## Task instructions
An exact reproduction of the records is required. Images must be left out.

=== Supplied entries ===

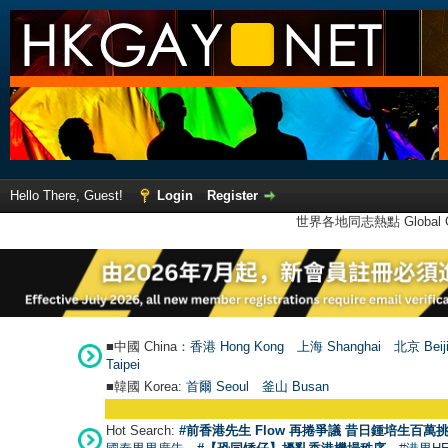
Hello There, Guest!
Login
Register
世界各地同志熱點 Global Ga
■中國 China：
香港 Hong Kong
上海 Shanghai
北京 Beij
Taipei
■韓國 Korea:
首爾 Seou
l
釜山 Busan
●
【號外】HKGA
Hot Search:
#前香港先生 Flow 再捲爭議 昔日鍾培生百萬挑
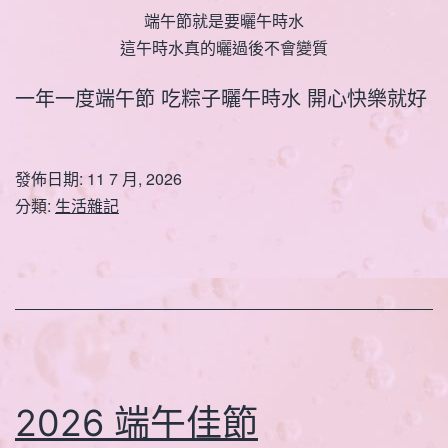
端午節就是要曬午時水
這午時水真的曬過後不會變質
一年一度端午節 吃粽子曬午時水 開心快樂就好
發佈日期:
11 7 月, 2026
分類:
生活雜記
2026 端午佳節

===

## Your solution
Hello There, Guest!
Login
Register
世界各地同志熱點 Global Ga
■中國 China：
香港 Hong Kong
上海 Shanghai
北京 Beij
Taipei
■韓國 Korea:
首爾 Seou
l
釜山 Busan
●
【號外】HKGA
Hot Search:
#前香港先生 Flow 再捲爭議 昔日鍾培生百萬挑
端午節就是要曬午時水
這午時水真的曬過後不會變質
一年一度端午節 吃粽子曬午時水 開心快樂就好
發佈日期:
11 7 月, 2026
分類:
生活雜記
2026 端午佳節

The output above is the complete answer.